Over the last few months, I’ve been reviewing and reflecting on the historical questions that those being ordained have been asked since 1784 in the American Methodist church (see Wesley’s Historic Questions and The Historic Questions 2.0). Today, I spent some time reading through the liturgy for the ordination of elders as printed in The United Methodist Book of Worship, which we will experience one week from Saturday.
Following the laying on of hands by the Bishop and other elders, and after the ordinand is handed a Bible, the Bishop places a stole around the neck of the newly ordained elder and says …
… take authority as an elder in the Church to preach the Word of God, and to administer the Holy Sacraments in the name of the Father, and the Son, and the Holy Spirit.
“Take authority as an elder in the Church.”
Authority is something leaders today tend to shy away from. Perhaps it’s because some leaders in the past were more authoritarian than authoritative. Authoritarian leaders demand (or at least, expect) authority while authoritative leaders view authority as a gift to steward.
While authority may be downplayed in today’s culture, it is important in the church. Jesus was recognized as one having authority. The Gospel of Matthew notes …
When Jesus finished these words, the crowds were amazed at his teaching because he was teaching them like someone with authority and not like their legal experts. (Matthew 7.28-29, CEB).

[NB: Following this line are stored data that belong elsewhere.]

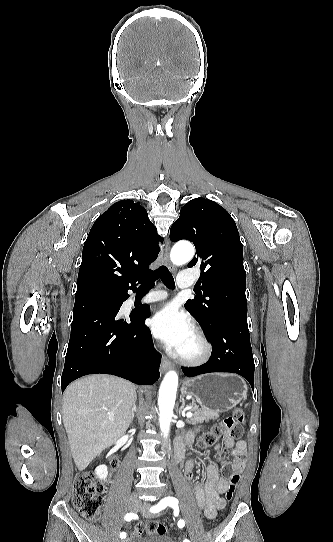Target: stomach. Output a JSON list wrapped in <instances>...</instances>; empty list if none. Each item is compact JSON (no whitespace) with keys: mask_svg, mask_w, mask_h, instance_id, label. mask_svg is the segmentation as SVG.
<instances>
[{"mask_svg":"<svg viewBox=\"0 0 333 542\" xmlns=\"http://www.w3.org/2000/svg\"><path fill=\"white\" fill-rule=\"evenodd\" d=\"M241 382L243 380L236 374H203L184 380L181 392L186 396H193L205 410L228 412L246 396Z\"/></svg>","mask_w":333,"mask_h":542,"instance_id":"obj_1","label":"stomach"}]
</instances>
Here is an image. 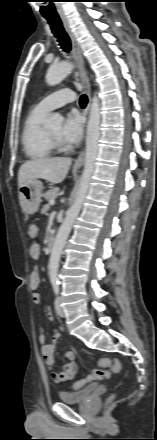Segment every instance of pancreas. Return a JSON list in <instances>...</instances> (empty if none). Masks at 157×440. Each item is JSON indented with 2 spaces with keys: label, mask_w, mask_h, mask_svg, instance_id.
I'll list each match as a JSON object with an SVG mask.
<instances>
[{
  "label": "pancreas",
  "mask_w": 157,
  "mask_h": 440,
  "mask_svg": "<svg viewBox=\"0 0 157 440\" xmlns=\"http://www.w3.org/2000/svg\"><path fill=\"white\" fill-rule=\"evenodd\" d=\"M59 188L55 187L49 191H47L43 197L50 202V200H54L58 196Z\"/></svg>",
  "instance_id": "pancreas-1"
}]
</instances>
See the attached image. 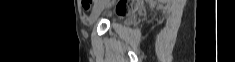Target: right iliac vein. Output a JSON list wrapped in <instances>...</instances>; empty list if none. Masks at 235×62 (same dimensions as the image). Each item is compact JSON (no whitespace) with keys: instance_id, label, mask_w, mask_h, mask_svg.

There was something about Jesus’ teaching. There was something about Jesus. I think it was his intimacy with God the Father—his firsthand knowledge of God—that produced his sense of authority. It was also his attitude. Jesus was among us as one who came to serve, not to be served (see Mark 10.45). The call is a gift and a responsibility, not a perk.
No doubt, taking authority as an elder in the church requires courage and assertiveness. But more than that, it’s a call to intimacy with God, who grants the gift of authority for leadership in the Church.